3 years to reach maturity
This plant has no fragrance
More images of Pincushion
It is a popular garden plant as well as a much-used cut flower. It is however on the red list of South African Plants as 'Near Threatened' as a result of habitat loss due to alien plant invasion and agriculture as well as uncontrolled picking of flowers, so plant your own. The shrubs do not grow very old because they are prone to Phytophera disease or in the natural habitat will often be burnt down.
Common problems with Pincushion
They are very sensitive to the fungal disease Phytophthora cinnamomeum.
Pincushion Companion Plants
Plant with protea and fynbos species.
How to harvest Pincushion
Cut these lovely cutflowers as needed. Bag the seedheads to capture ripening seed, but allow seedheads to dry on the motherplant.

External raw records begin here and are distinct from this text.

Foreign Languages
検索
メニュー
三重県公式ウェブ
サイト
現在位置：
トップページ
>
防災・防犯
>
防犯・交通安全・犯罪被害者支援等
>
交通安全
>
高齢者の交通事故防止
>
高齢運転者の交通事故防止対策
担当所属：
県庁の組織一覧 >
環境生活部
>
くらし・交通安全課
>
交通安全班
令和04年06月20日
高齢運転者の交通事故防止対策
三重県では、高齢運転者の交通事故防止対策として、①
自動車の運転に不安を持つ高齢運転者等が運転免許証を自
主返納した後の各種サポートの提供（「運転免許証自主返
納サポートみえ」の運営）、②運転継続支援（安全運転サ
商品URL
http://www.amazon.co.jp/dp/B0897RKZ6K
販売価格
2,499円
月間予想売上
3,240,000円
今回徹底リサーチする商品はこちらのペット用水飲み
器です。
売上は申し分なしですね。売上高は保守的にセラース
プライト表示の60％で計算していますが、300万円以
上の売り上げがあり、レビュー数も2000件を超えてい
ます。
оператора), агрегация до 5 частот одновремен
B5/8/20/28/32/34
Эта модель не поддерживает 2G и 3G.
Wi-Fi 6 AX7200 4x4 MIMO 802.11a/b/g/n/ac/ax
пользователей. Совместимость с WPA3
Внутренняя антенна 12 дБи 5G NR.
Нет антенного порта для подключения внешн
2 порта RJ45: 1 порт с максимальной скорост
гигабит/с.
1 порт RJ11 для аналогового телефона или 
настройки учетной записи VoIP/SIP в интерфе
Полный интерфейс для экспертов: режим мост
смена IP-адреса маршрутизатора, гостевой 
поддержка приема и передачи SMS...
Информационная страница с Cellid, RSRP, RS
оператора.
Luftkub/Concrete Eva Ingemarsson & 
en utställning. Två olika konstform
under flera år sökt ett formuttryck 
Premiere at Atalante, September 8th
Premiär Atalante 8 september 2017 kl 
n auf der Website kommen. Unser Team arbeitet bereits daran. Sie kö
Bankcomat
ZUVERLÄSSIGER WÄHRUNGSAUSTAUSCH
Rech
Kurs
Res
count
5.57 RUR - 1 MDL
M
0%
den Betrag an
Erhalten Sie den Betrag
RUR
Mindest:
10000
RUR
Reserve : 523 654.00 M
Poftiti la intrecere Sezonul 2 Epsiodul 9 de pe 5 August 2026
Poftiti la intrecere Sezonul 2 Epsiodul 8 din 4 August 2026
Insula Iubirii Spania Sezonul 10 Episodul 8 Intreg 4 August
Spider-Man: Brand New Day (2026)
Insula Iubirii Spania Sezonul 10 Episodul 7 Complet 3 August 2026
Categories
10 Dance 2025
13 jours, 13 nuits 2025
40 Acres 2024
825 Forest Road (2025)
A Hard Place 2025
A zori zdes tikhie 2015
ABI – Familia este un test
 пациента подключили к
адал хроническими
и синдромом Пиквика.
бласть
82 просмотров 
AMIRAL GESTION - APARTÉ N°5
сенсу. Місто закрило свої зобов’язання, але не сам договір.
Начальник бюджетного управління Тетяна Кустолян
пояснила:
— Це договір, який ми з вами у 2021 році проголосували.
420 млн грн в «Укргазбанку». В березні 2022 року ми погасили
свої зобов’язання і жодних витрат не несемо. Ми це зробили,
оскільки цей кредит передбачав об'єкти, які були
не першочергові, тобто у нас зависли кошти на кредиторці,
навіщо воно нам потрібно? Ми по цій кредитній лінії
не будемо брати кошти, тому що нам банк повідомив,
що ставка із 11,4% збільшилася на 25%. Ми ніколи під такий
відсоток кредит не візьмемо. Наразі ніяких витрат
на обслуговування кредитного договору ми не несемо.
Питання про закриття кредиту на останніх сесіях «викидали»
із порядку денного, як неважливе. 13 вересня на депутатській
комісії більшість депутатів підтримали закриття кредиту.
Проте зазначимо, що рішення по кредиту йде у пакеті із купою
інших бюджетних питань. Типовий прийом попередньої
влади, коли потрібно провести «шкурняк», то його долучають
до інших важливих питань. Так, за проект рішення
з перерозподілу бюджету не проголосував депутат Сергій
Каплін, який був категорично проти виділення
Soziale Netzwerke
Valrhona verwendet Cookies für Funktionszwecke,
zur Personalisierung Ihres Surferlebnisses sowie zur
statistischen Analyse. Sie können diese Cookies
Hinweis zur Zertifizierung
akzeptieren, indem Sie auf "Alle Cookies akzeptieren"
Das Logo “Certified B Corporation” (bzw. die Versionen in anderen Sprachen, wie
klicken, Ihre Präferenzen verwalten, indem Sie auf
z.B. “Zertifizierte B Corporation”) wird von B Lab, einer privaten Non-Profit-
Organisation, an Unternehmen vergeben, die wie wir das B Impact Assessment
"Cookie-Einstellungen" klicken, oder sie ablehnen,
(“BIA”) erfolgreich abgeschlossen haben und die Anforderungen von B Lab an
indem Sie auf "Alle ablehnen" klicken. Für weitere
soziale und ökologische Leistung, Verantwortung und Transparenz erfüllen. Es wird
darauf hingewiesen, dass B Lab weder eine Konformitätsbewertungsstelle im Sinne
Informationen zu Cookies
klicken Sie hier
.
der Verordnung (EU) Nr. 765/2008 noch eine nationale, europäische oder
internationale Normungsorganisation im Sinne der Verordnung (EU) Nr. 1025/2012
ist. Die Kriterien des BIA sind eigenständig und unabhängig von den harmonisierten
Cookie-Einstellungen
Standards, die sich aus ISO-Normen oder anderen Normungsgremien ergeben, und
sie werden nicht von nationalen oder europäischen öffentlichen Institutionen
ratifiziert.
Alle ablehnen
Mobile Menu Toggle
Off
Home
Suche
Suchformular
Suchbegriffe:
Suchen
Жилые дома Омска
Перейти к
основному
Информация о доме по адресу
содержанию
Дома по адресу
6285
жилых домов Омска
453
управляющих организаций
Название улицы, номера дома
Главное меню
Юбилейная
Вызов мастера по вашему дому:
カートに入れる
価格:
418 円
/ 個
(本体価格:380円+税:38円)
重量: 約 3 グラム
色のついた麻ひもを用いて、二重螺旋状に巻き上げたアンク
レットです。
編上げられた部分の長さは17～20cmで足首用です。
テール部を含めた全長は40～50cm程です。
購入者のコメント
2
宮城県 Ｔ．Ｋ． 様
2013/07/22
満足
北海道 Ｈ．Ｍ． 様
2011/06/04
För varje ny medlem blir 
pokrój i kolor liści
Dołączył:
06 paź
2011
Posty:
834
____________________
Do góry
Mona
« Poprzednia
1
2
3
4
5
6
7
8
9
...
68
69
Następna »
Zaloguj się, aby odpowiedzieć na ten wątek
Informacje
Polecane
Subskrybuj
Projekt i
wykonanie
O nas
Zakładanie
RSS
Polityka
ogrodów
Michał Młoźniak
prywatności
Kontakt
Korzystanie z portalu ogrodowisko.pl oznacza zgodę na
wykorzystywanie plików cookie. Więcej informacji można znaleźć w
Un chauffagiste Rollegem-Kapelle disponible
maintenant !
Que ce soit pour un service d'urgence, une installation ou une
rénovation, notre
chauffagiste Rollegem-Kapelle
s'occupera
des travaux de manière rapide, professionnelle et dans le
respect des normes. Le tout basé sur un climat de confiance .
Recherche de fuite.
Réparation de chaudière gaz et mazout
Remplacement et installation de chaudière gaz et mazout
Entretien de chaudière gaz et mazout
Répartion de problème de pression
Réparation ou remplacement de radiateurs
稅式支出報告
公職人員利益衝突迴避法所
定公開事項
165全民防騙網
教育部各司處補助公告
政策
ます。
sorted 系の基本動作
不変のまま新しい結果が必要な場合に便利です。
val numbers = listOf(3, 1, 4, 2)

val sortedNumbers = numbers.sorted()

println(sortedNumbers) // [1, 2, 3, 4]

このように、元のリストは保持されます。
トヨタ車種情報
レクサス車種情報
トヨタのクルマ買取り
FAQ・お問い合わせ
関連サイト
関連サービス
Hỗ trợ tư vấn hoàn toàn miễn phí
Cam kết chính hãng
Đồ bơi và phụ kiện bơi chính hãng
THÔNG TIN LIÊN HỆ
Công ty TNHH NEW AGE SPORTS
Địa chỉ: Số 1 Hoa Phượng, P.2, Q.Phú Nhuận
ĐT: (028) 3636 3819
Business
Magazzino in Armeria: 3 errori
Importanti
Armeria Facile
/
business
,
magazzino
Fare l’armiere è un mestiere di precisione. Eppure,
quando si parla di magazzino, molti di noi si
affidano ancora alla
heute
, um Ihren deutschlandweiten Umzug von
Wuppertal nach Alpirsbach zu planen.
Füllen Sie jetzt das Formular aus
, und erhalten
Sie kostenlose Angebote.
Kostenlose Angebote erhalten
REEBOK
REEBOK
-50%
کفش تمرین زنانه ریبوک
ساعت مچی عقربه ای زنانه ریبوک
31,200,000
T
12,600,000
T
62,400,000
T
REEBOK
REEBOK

How to propagate Pincushion
The cuttings should be semi-hardwood, 6-10 cm long, of the current season's growth. The cuttings should be dipped in a rooting hormone solution and placed in a warm growing environment.
Difficult to propagate from seed as many steps are involved-in nature they depend on veldfire to sprout seed. Sowing time best in summer, always use fresh seed. Germination is about 3-4 weeks.
Special features of Pincushion
Attracts nectar-loving birds such as sunbirds.
Attracts useful insects
Attracts insects like ants, bees and butterflies.
Known to grow in poor, dry soil with little rainfall.
Other uses of Pincushion
Grown for their flower heads.
Pincushions make beautiful garden specimens with their bright colours in late winter and early spring.